◆ **EXERCISE OBJECTIVE**
Your copy should hold every record exactly and no images.

(Page images and extracted text)
------------------------------
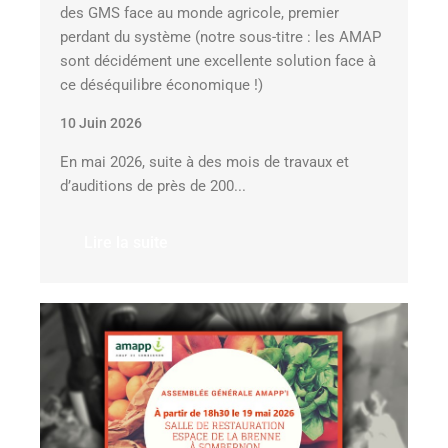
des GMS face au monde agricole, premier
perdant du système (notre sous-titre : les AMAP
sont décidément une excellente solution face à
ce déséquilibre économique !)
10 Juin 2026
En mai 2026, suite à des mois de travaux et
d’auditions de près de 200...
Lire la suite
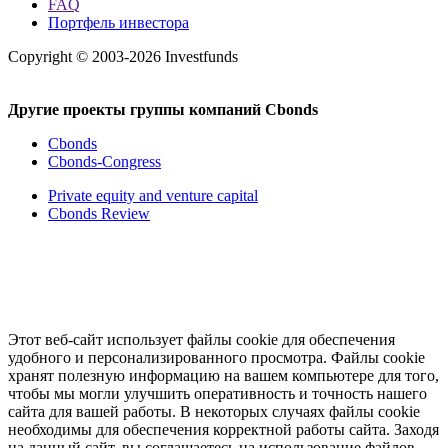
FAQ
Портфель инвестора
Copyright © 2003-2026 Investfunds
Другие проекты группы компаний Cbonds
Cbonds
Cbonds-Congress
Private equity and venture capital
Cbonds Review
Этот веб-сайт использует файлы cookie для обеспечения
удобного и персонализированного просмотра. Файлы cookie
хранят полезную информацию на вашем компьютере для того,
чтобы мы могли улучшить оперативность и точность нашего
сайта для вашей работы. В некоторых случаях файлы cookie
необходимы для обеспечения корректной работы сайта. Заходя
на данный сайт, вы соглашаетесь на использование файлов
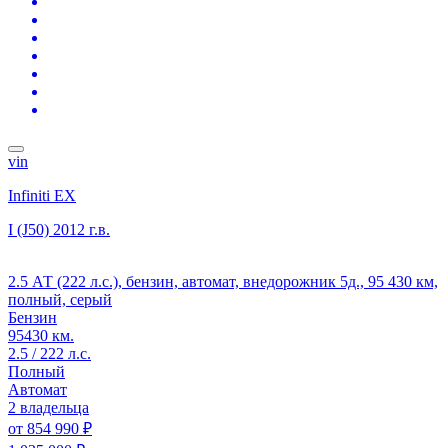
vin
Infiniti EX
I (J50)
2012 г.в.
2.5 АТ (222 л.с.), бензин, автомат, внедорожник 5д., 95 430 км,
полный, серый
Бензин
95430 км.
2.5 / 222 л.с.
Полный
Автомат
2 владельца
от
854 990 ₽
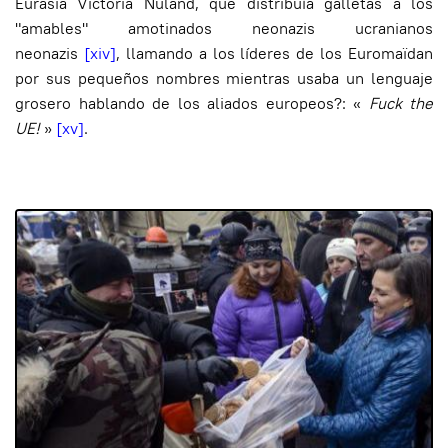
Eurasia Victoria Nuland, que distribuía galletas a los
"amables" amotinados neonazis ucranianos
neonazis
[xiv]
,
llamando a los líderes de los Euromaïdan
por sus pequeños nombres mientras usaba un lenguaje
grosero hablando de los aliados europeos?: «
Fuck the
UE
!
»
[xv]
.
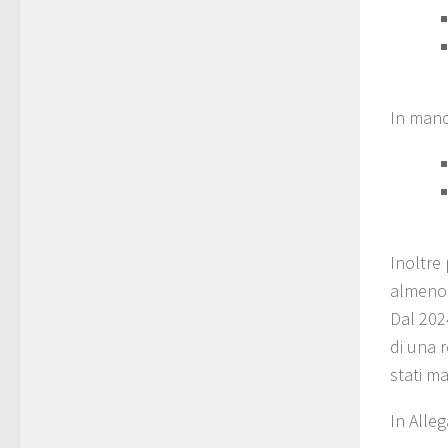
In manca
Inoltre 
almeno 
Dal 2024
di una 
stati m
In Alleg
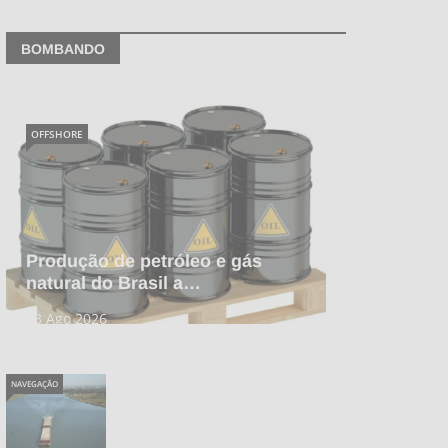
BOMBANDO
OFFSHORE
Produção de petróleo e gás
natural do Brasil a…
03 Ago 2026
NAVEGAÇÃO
------------------------------
◆ **RESPONSE BOX**
des GMS face au monde agricole, premier
perdant du système (notre sous-titre : les AMAP
sont décidément une excellente solution face à
ce déséquilibre économique !)
10 Juin 2026
En mai 2026, suite à des mois de travaux et
d’auditions de près de 200...
Lire la suite
FAQ
Портфель инвестора
Copyright © 2003-2026 Investfunds
Другие проекты группы компаний Cbonds
Cbonds
Cbonds-Congress
Private equity and venture capital
Cbonds Review
Этот веб-сайт использует файлы cookie для обеспечения
удобного и персонализированного просмотра. Файлы cookie
хранят полезную информацию на вашем компьютере для того,
чтобы мы могли улучшить оперативность и точность нашего
сайта для вашей работы. В некоторых случаях файлы cookie
необходимы для обеспечения корректной работы сайта. Заходя
на данный сайт, вы соглашаетесь на использование файлов
vin
Infiniti EX
I (J50)
2012 г.в.
2.5 АТ (222 л.с.), бензин, автомат, внедорожник 5д., 95 430 км,
полный, серый
Бензин
95430 км.
2.5 / 222 л.с.
Полный
Автомат
2 владельца
от
854 990 ₽
Eurasia Victoria Nuland, que distribuía galletas a los
"amables" amotinados neonazis ucranianos
neonazis
[xiv]
,
llamando a los líderes de los Euromaïdan
por sus pequeños nombres mientras usaba un lenguaje
grosero hablando de los aliados europeos?: «
Fuck the
UE
!
»
[xv]
.
In manca
Inoltre 
almeno 
Dal 2024
di una 
stati m
In Alleg
BOMBANDO
OFFSHORE
Produção de petróleo e gás
natural do Brasil a…
03 Ago 2026
NAVEGAÇÃO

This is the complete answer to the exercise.